Famed author and entomologist E.O. Wilson once estimated that the total world population of ants was around 10 quadrillion individuals. More recently, scientists have made a more conservative estimate of 100 trillion, but that’s still enough to ruin your picnic. AntWeb, the online database for all ant species, lists over 16,000 valid recorded species. Of those, 250 species are farmers. They learned how to grow crops tens of millions of years before we did, and for much the same reason.

In my story I will outline the development of ant agriculture. Some 50 million years ago, a primitive ant began eating some sort of fungus, and her colony eventually became dependent on it. To ensure that they would always have their food of choice available, they and their descendants developed the means to grow the fungus within their nests. Over time, different branches of the family formed new preferences or adapted in different ways, but maintained their ability to cultivate fungus for food. Today, fungus farming ants range from tiny, primitive species with small simple gardens all the way up to huge, highly advanced “civilizations”. The fungus evolved along with each ant species, to the point of a completely symbiotic relationship between the ant and the fungus: neither can live without the other.  

I will discuss how ant agriculture bears little resemblance to our neatly tilled fields of corn and wheat. Instead, ants grow gardens of fungus in underground chambers. Most people wouldn’t identify an ant fungus garden as agriculture at a glance; they look more like white or yellow-grey sponge. But ants are actually remarkably similar to humans in their farming practices. Their fungus is cultivated just as carefully as our crops of fruits and vegetables. Ants “weed” their gardens by sniffing out and removing contaminants, using the antibiotics that their bodies naturally produce. Some species have even been known to herd aphids in the same way that humans herd cattle or sheep.

My article will focus on leafcutter ants, one of the most sophisticated fungus farming species, as an example. They are frequently seen traveling in lines carrying chunks of leaves, but they don’t actually eat the leaves.

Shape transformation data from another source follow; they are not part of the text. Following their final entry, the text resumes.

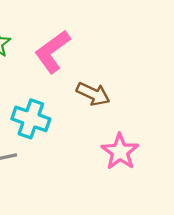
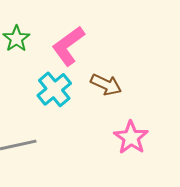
cyan cross: (31, 119) -> (54, 89), moved, turned 32

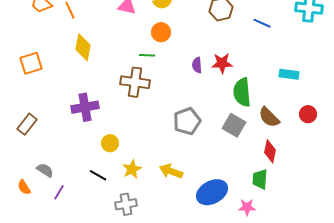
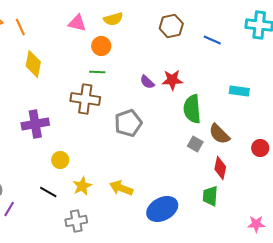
orange circle: (161, 32) -> (101, 46), moved
purple semicircle: (197, 65) -> (147, 82), turned -42
red circle: (308, 114) -> (260, 148), moved
gray pentagon: (187, 121) -> (128, 123), moved
gray square: (234, 125) -> (195, 144), moved, size x0.7
pink star: (247, 207) -> (256, 224), moved

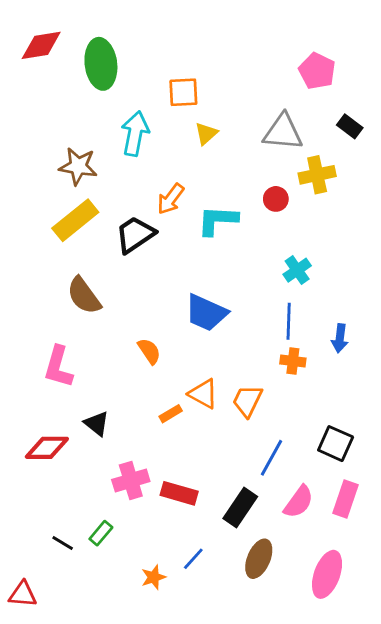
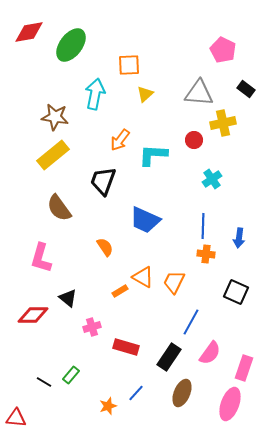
green ellipse: (101, 64) -> (71, 45), turned 44
black trapezoid: (135, 235) -> (103, 181), moved, turned -36
cyan cross: (297, 270) -> (212, 179), moved
black square: (336, 444) -> (236, 292), moved
pink cross: (131, 481) -> (92, 327), moved, size x0.7
pink rectangle: (345, 499) -> (244, 368), moved

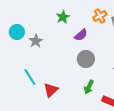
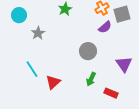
cyan circle: (17, 32) -> (19, 15), moved
purple semicircle: (81, 35) -> (105, 27), moved

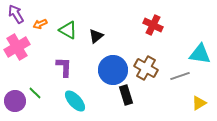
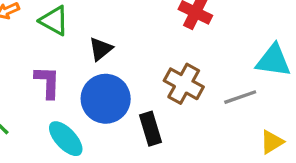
black triangle: (96, 36) -> (101, 49), moved
blue circle: (113, 70) -> (106, 99), moved

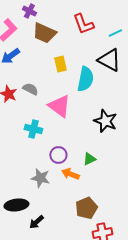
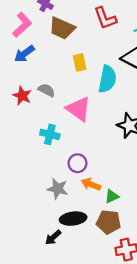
green triangle: (89, 159) -> (112, 196), moved
black ellipse: (16, 205) -> (73, 219), moved
brown pentagon: (86, 208) -> (109, 222), turned 30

Instead, they process the leaves into a sort of mulch, use it as a growing surface for their specific fungus, and then eat the fungus they grow. Leafcutters live in enormous networks of underground chambers; a single nest can be thirty square meters and extend three or four meters deep. They have evolved to have a complex society with different castes devoted to tending the garden, taking care of the larvae, foraging for leaves, defending the nest, or removing waste to the most ventilated chamber in the nest. Every single member of the colony is dedicated to their role in growing and processing food.

Ants, as you might expect, have very small brains. They do not have the capacity to consciously decide who does what, or to individually plan out their gardens. So how can they have such complex social behavior? In my story I will describe the concept of emergence – many individuals performing simple tasks that contribute to collective sophisticated behaviors. Colonies essentially function like one gigantic brain with each individual ant acting like a neuron. This group mentality has evolved in social insects over 130 million years.

But despite collectively acting like a brain, ants do not have consciousness like humans do. We have the advantages of forethought, planning, and learning through observation. My article will conclude with the observation that this has allowed us to do in a mere ten thousand years what fungus-farming ants did in 50 million years.